Running hail on AWS EMR

Hi,

I apologize if this is a dumb question but I’m a Hail newbie. I am trying to simply run Hail on Amazon EMR. I have setup a small EMR cluster using emr-5.13.0 which has Spark 2.3.0. Following some scripts built by Amazon I logged into the master node and ran the following

HAIL_VERSION=“0.1”
SPARK_VERSION=“2.3.0”

/usr/bin/sudo pip install decorator

sudo yum update -y
sudo yum install g++ cmake git -y

git clone https://github.com/broadinstitute/hail.git
cd hail/
git checkout $HAIL_VERSION
./gradlew -Dspark.version=$SPARK_VERSION shadowJar archiveZip

cp $PWD/build/distributions/hail-python.zip $HOME
cp $PWD/build/libs/hail-all-spark.jar $HOME

echo “” >> $HOME/.bashrc
echo “export PYTHONPATH=${PYTHONPATH}:$HOME/hail-python.zip” >> $HOME/.bashrc

afterwards I tried to start pyspark using the following command:

pyspark --jars hail-all-spark.jar --py-files hail-python.zip

as I try to import Hail I get the following error

sc.addFile(’/home/hadoop/hail-all-spark.jar’)
sc.addPyFile(’/home/hadoop/hail-python.zip’)
from hail import *
Traceback (most recent call last):
File “”, line 1, in
File “/mnt/tmp/spark-7970940d-c351-48d6-be82-1c2cb4647b24/userFiles-7fa2e70a-b1b5-48a3-bcf8-fba119200a8a/hail-python.zip/hail/init.py”, line 1, in

#

File “/mnt/tmp/spark-7970940d-c351-48d6-be82-1c2cb4647b24/userFiles-7fa2e70a-b1b5-48a3-bcf8-fba119200a8a/hail-python.zip/hail/expr.py”, line 3, in
File “/mnt/tmp/spark-7970940d-c351-48d6-be82-1c2cb4647b24/userFiles-7fa2e70a-b1b5-48a3-bcf8-fba119200a8a/hail-python.zip/hail/representation/init.py”, line 1, in
#
File “/mnt/tmp/spark-7970940d-c351-48d6-be82-1c2cb4647b24/userFiles-7fa2e70a-b1b5-48a3-bcf8-fba119200a8a/hail-python.zip/hail/representation/variant.py”, line 2, in
File “/mnt/tmp/spark-7970940d-c351-48d6-be82-1c2cb4647b24/userFiles-7fa2e70a-b1b5-48a3-bcf8-fba119200a8a/hail-python.zip/hail/typecheck/init.py”, line 1, in
#
File “/mnt/tmp/spark-7970940d-c351-48d6-be82-1c2cb4647b24/userFiles-7fa2e70a-b1b5-48a3-bcf8-fba119200a8a/hail-python.zip/hail/typecheck/check.py”, line 1, in
ImportError: cannot import name getargspec

hc = HailContext(sc)
Traceback (most recent call last):
File “”, line 1, in
NameError: name ‘HailContext’ is not defined

Could someone explain why this is happening?

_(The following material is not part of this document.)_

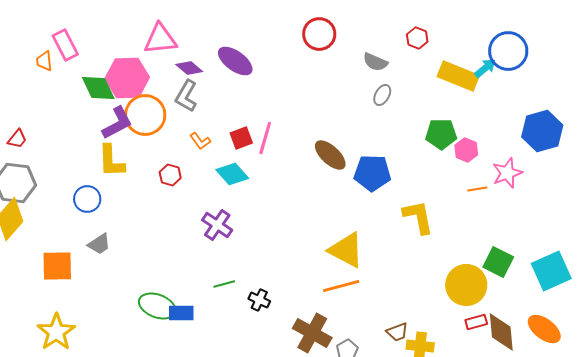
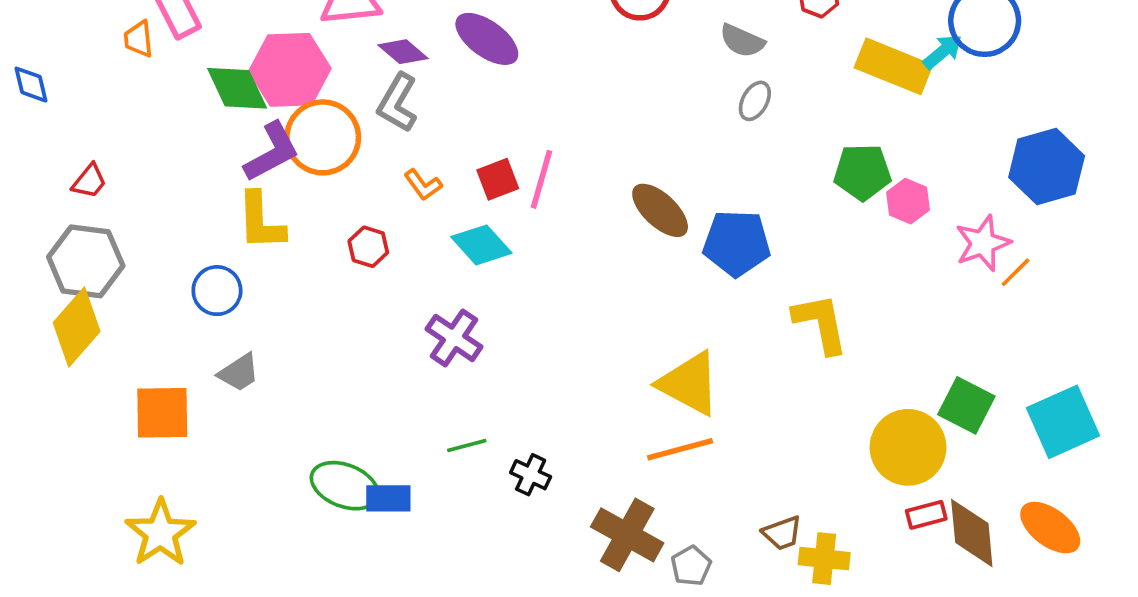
orange line: (477, 189) -> (1016, 272), moved, turned -36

Just made a post about this:

however, I don’t think Hail 0.1 is compatible with Spark 2.3.0 anyway. You should use the 0.2 beta version if you’re just getting started!

Thanks so much, yes I just tried it but am realizing that pyspark on EMR uses python 2.7, however you guys use Python 3.6. Do you know how one would change that?

here’s something that might help: https://medium.com/@datitran/quickstart-pyspark-with-anaconda-on-aws-660252b88c9a

1 Like

This is great, thanks so much!

If you use EMR release 5.12.1 you can install python 3.6 as a bootstrap action on the cluster.